**Material provided:**
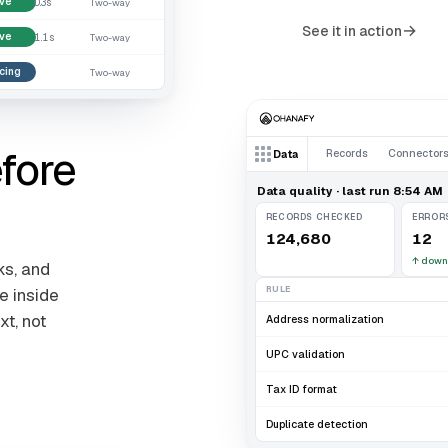
ive
0.3s
Two-way
→
See it in action
ive
1.1s
Two-way
cing
.
Two-way
fore
Records
Connector
Data
Data quality · last run 8:54 AM
RECORDS CHECKED
ERROR
124,680
12
↑
down
ks, and
RULE
e inside
xt, not
Address normalization
UPC validation
Tax ID format
Duplicate detection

**Exercise requirements:**
Transcribe every record above exactly as written, leaving out any pictures.

**Task result:**
ive
0.3s
Two-way
→
See it in action
ive
1.1s
Two-way
cing
.
Two-way
fore
Records
Connector
Data
Data quality · last run 8:54 AM
RECORDS CHECKED
ERROR
124,680
12
↑
down
ks, and
RULE
e inside
xt, not
Address normalization
UPC validation
Tax ID format
Duplicate detection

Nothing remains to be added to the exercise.